Case Report. A case report demonstrates how the median regression spline was used to capture the short-term dynamics of the FEV1% predicted. The patient is a 43-year old, pancreatic sufficient woman with a CFTR genotype of dF508/Q372Q. The latter, synonymous mutation is a variation of a canonical splice site sequence at the exon-intron boundary at Exon 7. Although dF508 is considered not responsive to ivacaftor therapy, the responsiveness of this specific Q372Q mutation was unclear. The patient grows Escherichia coli, Aspergillus fumigatus, Scedosporium azoospermia and methicillin-sensitive Staphylococcus aureus. Therapies include inhaled 7% hypertonic saline, recombinant human DNase, and tobramycin. Oral medications include the chronic use of oral azithromycin and voriconazole. In the past, she was on chronic inhaled amphotericin because of recurrent hemoptysis.

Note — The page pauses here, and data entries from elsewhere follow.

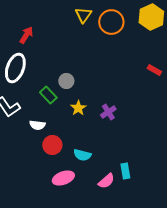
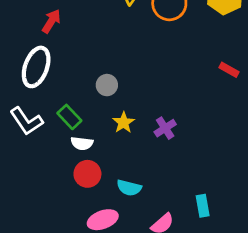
green rectangle: (48, 95) -> (69, 117), moved
white semicircle: (37, 125) -> (82, 143), moved
cyan rectangle: (125, 171) -> (203, 206), moved

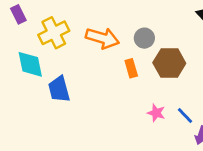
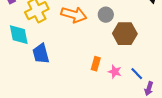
orange rectangle: (131, 68) -> (96, 64), moved, turned 32

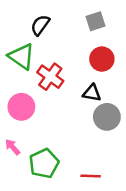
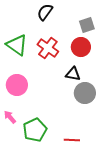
gray square: (96, 21) -> (87, 25), moved
black semicircle: (40, 25) -> (45, 12), moved
red cross: (50, 77) -> (48, 48), moved

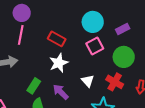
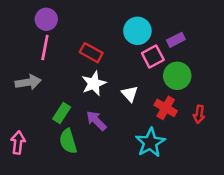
pink square: (95, 46) -> (153, 57), moved
white triangle: (88, 81) -> (130, 94), moved

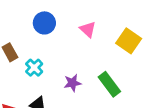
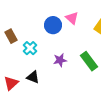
blue circle: (44, 23) -> (53, 25), moved

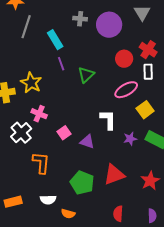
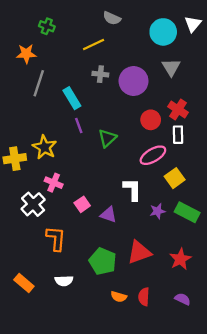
orange rectangle: (13, 202) -> (24, 283), turned 54
orange semicircle: (68, 214) -> (119, 297), moved
purple semicircle: (152, 216) -> (183, 299), turned -64

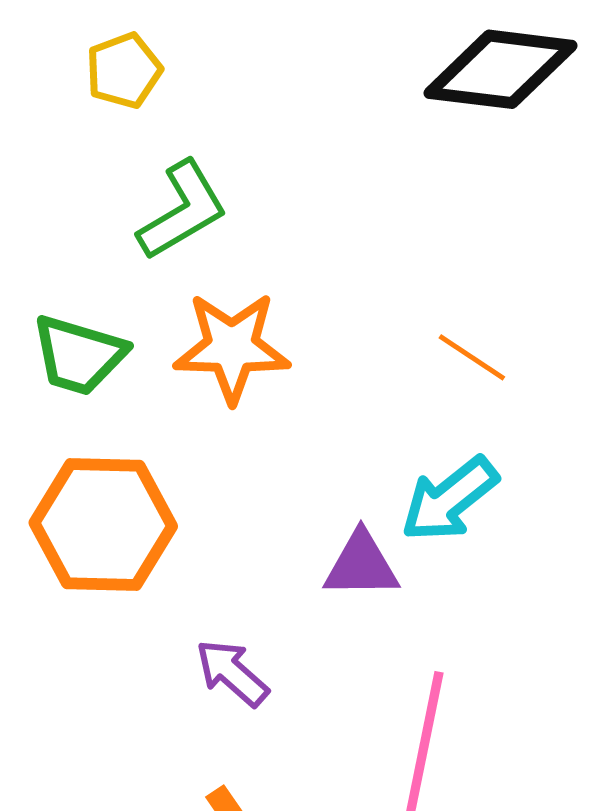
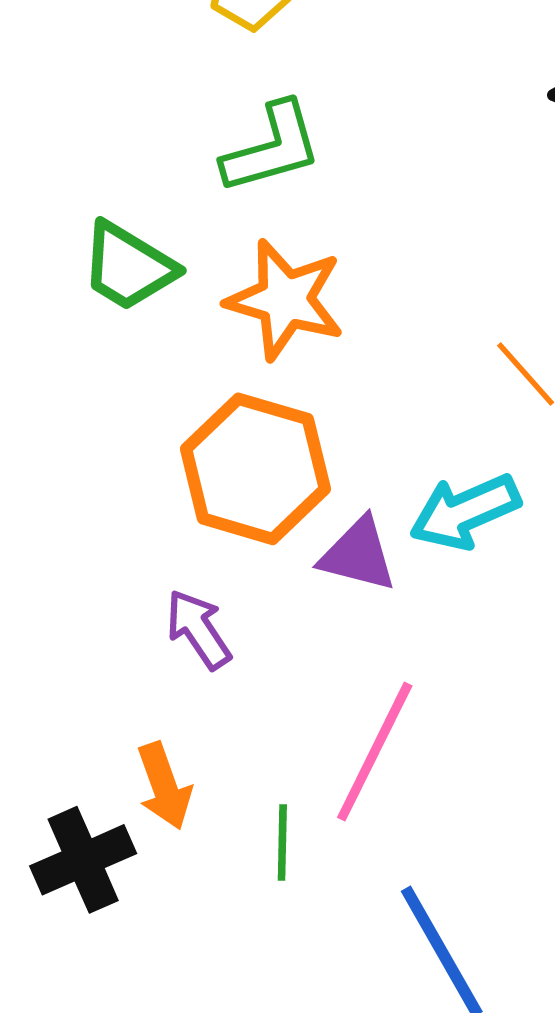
orange hexagon: (103, 525) -> (255, 469), moved

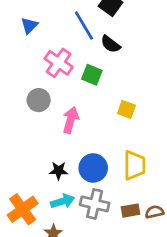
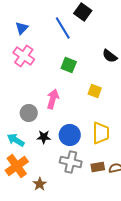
black semicircle: (111, 44) -> (110, 56), moved
pink cross: (59, 63) -> (24, 56), moved
gray circle: (39, 100) -> (29, 113), moved
cyan arrow: (63, 201) -> (16, 140), moved, turned -132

The Figure demonstrates the summary variables of the median regression spline that were used to capture the dynamics of the FEV1 used in the CF and COPD cohorts. The measured FEV1% predicted values (black circles) and the median spline (black curve) are shown for the patient in the case report. Also depicted, are the periods of oral antibiotic (horizontal grey) and intravenous antibiotic (horizontal black) therapy. Off-label use of ivacaftor therapy is indicated with the horizontal red bar. The interval between the earliest and most recent FEV1 value was subdivided into 1000 equal spaced points. From these points, the median, as well as the 5th and 95th percentile values were predicted. Additional derived variables include the range between the values of 5th and 95th percentile points (vertical grey) bar and the number of local maxima and minima (red triangles). These variables were also identified in the first and second derivatives. Finally, in addition to these variables, the slope of the least squares regression line (thin grey trendline) and the effective degrees of freedom of the median regression spline were estimated.

(TIF)

S1 Table

Multi-dimensional Clinical Phenotypes (MDCPs).

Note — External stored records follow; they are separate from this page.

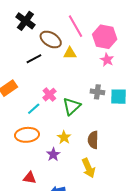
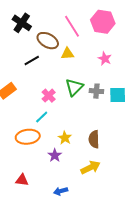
pink hexagon: (105, 37) -> (103, 22), moved
green triangle: (72, 106) -> (74, 87), moved
cyan line: (34, 109) -> (42, 117), moved
yellow arrow: (88, 168) -> (90, 168), turned -90
red triangle: (30, 178) -> (22, 180), moved

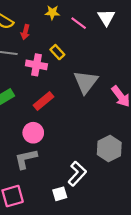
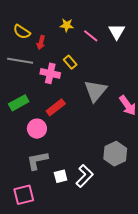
pink circle: (33, 133) -> (37, 129), moved
white square: (60, 194) -> (61, 176), moved

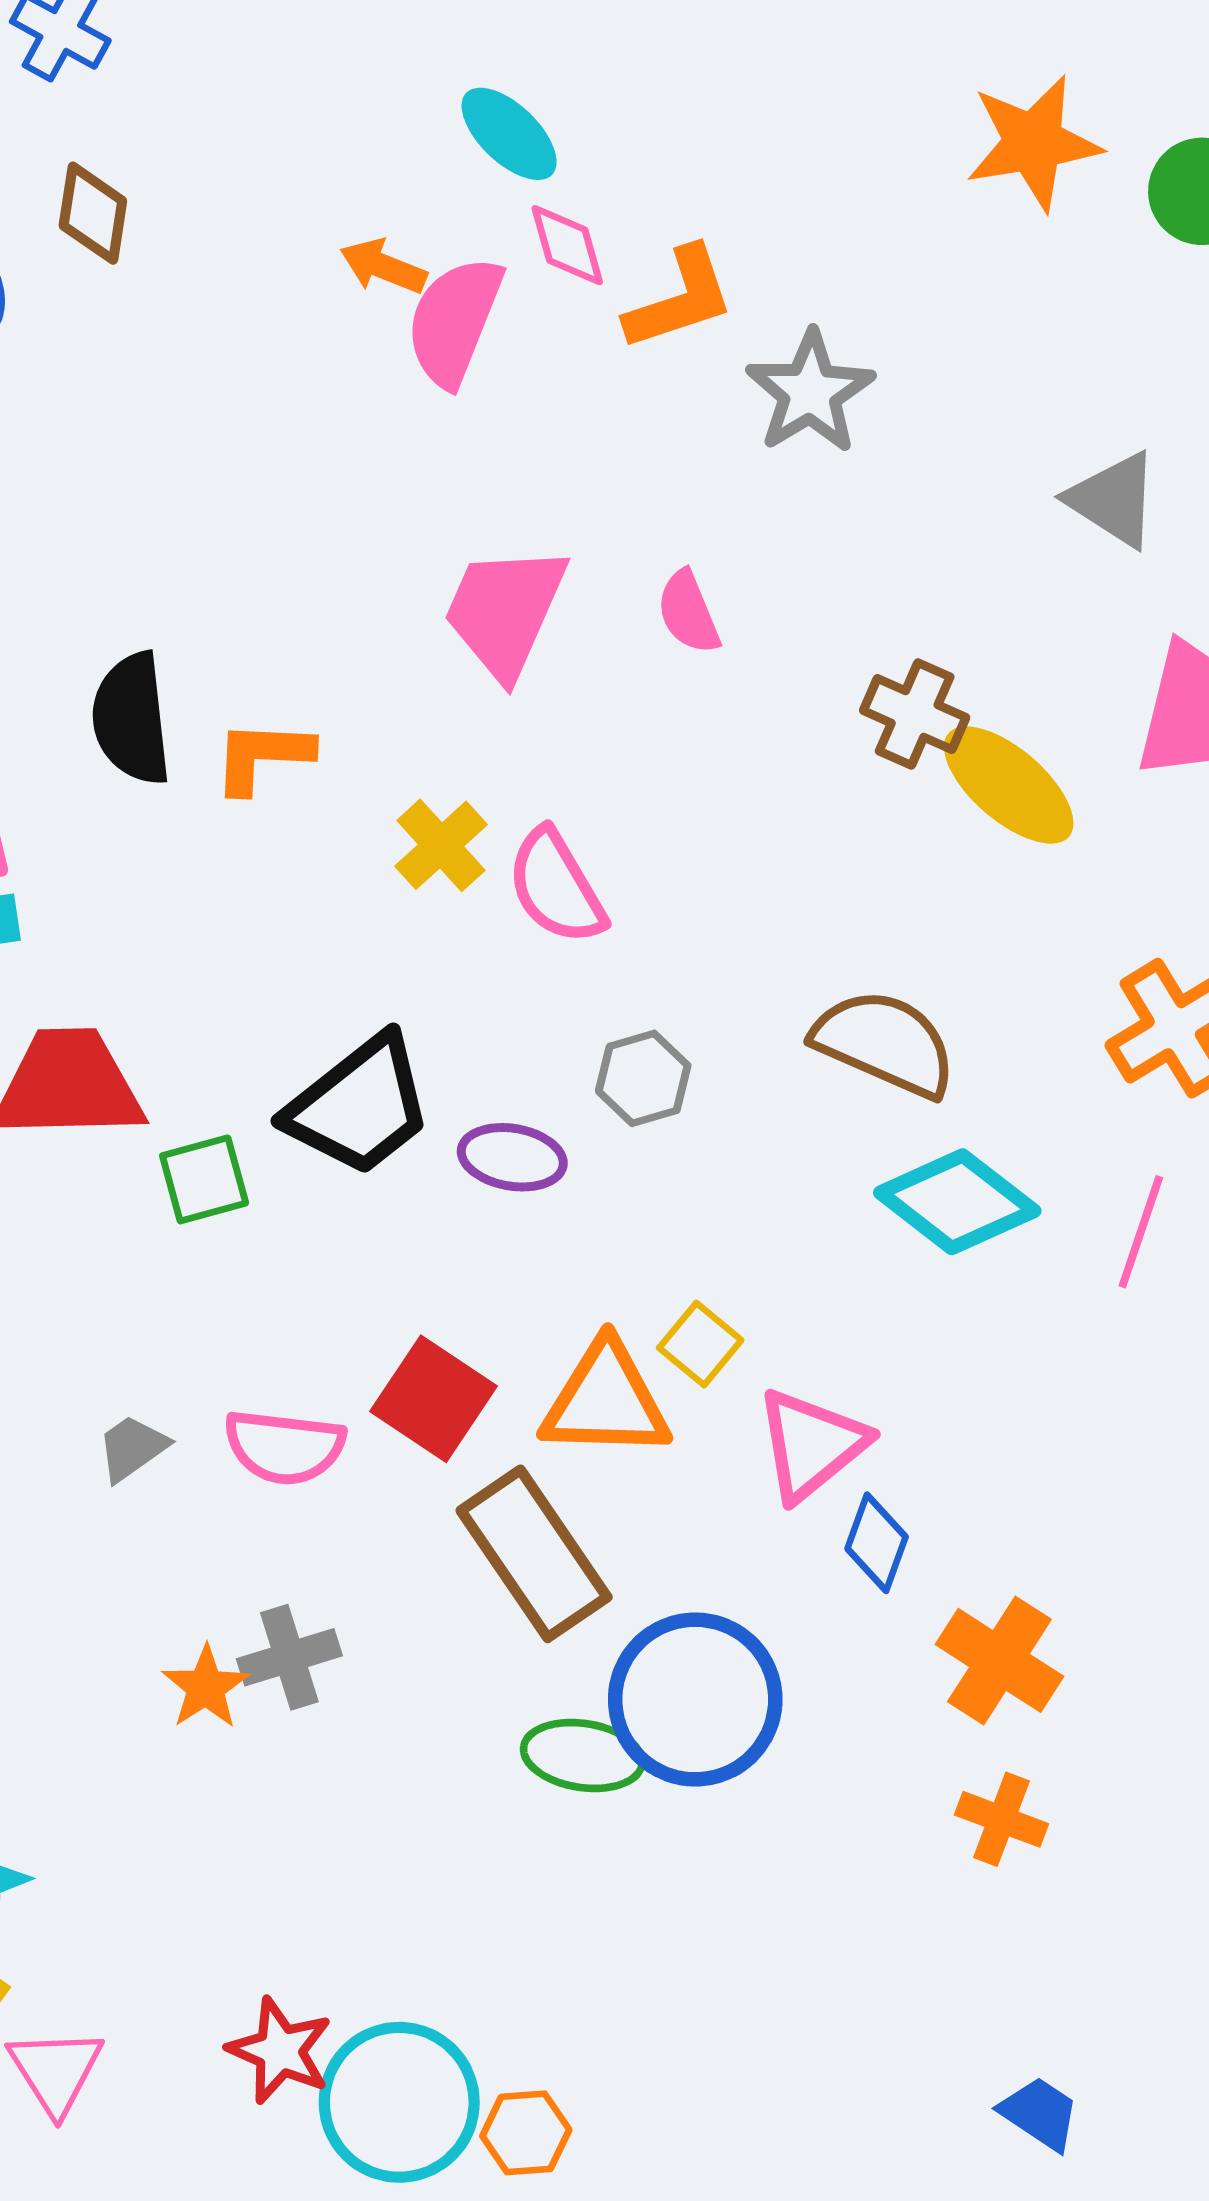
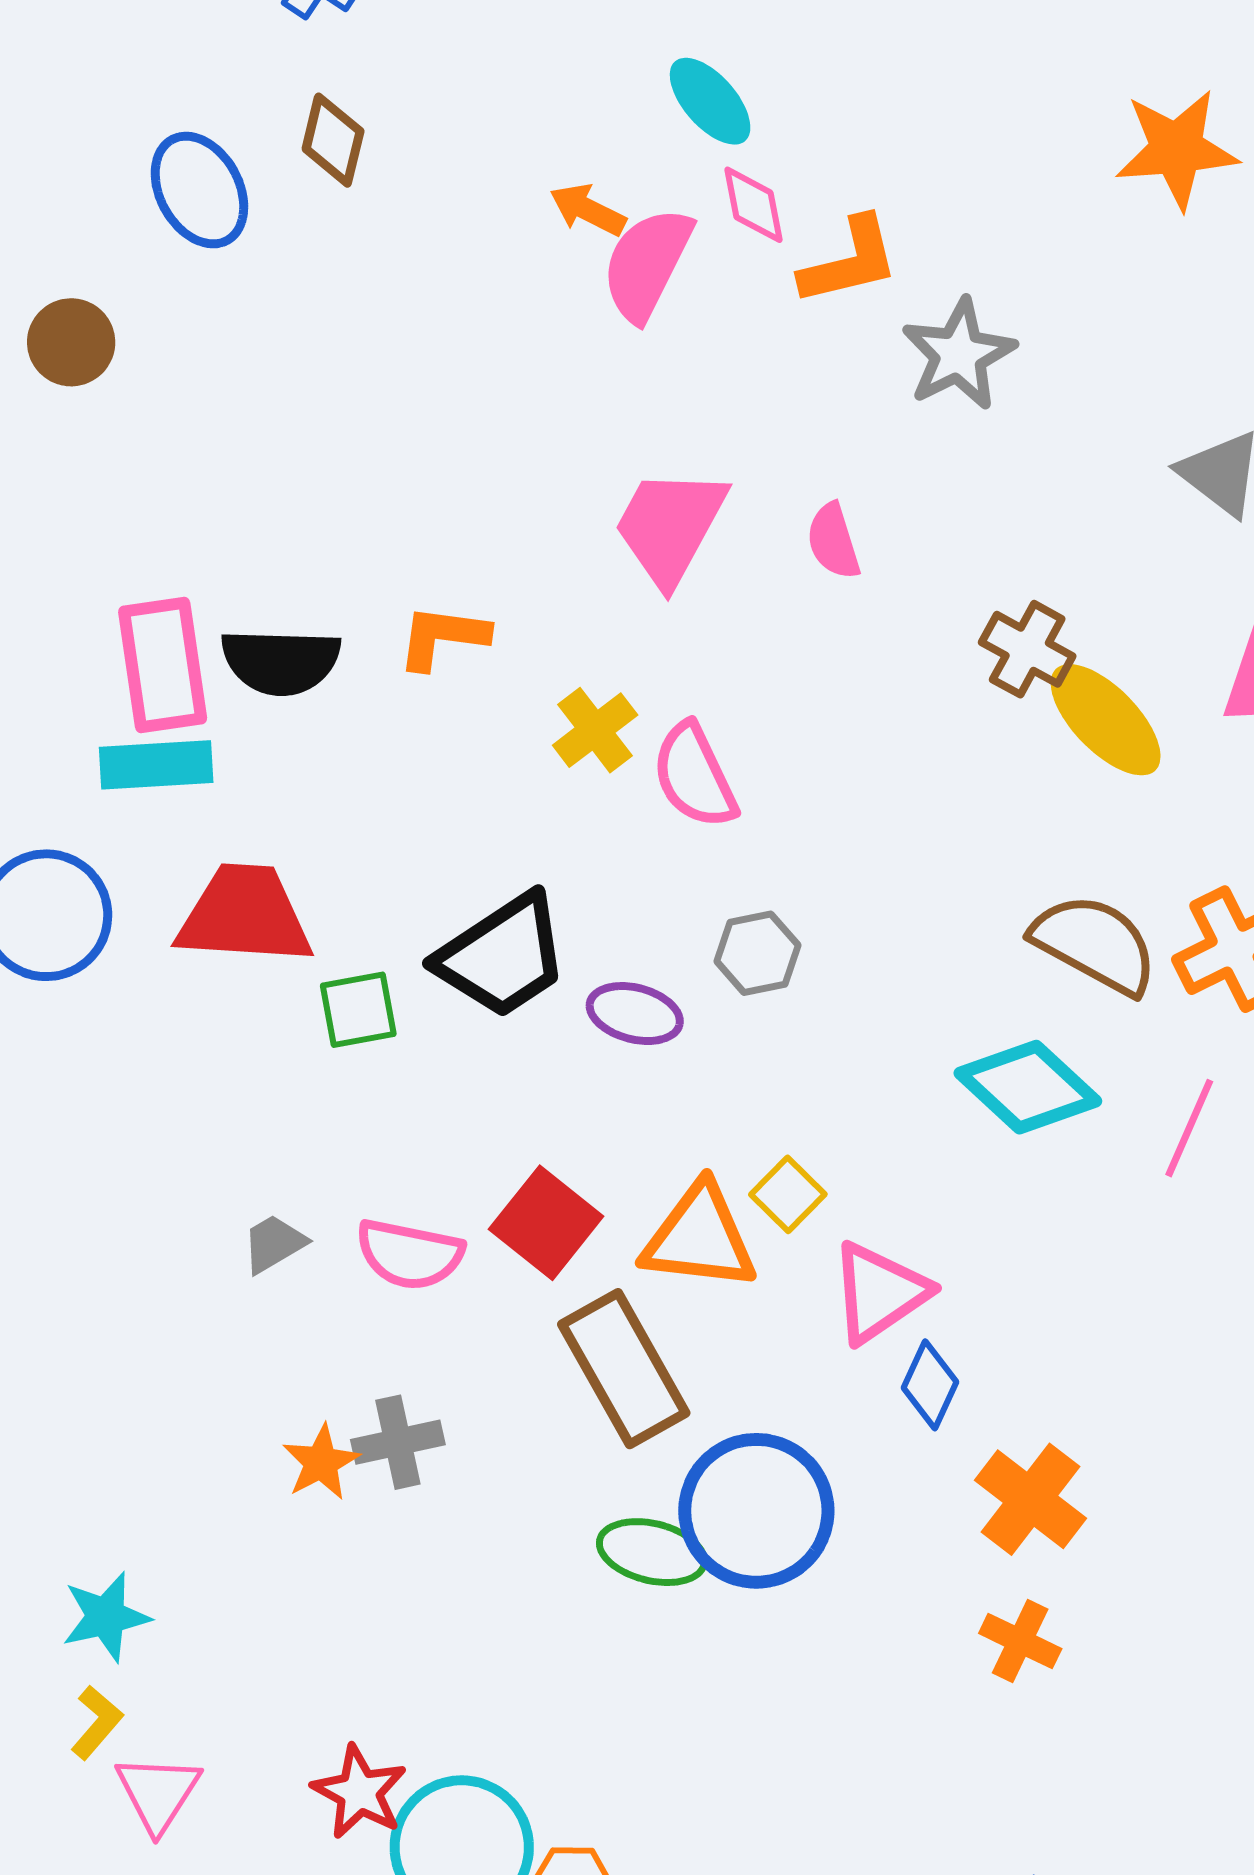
black semicircle: (132, 719) -> (281, 662), moved, turned -87
brown semicircle: (885, 1043) -> (1095, 944), moved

The mean values of the FEV1% predicted (NHANES III), Brasfield chest Xray score, age, AF product, BMI and percent of male subjects in each of the regional Cystc Fibrosis clinical phenotypes. Adapted from PLOS ONE 2015;10:e0122705 (13).

(TIF)

S2 Table

Cystic fibrosis cohort lung function.

(XLS)

S3 Table

Chronic obstructive pulmonary disease cohort lung function.

(XLS)

Funding Statement

This work was supported by the National Institutes of Health. Award Number: 1RO1GM09534-01; Cystic Fibrosis Foundation Therapeutics; National Foundation for Cancer Research and the Centre for Clinical Research. The funders had no role in study design, data collection and analysis, decision to publish, or preparation of the manuscript.

Data Availability

Data Availability

The CF cohort data requires 6 clinical factors which are together individually identifiable particularly in this small subset of CF patients. These factors were required to match the patients into the clinical phenotypes. Each CF subject in the current study was mapped to a regional clinical phenotype. These predicuted phenotypes and all of the pulmonary function studies needed to generate the median regression splines and the lung function dynamic classes will be made available in a supplementary table. The lung function and metadata of the COPD cohort is available through a supplementary table.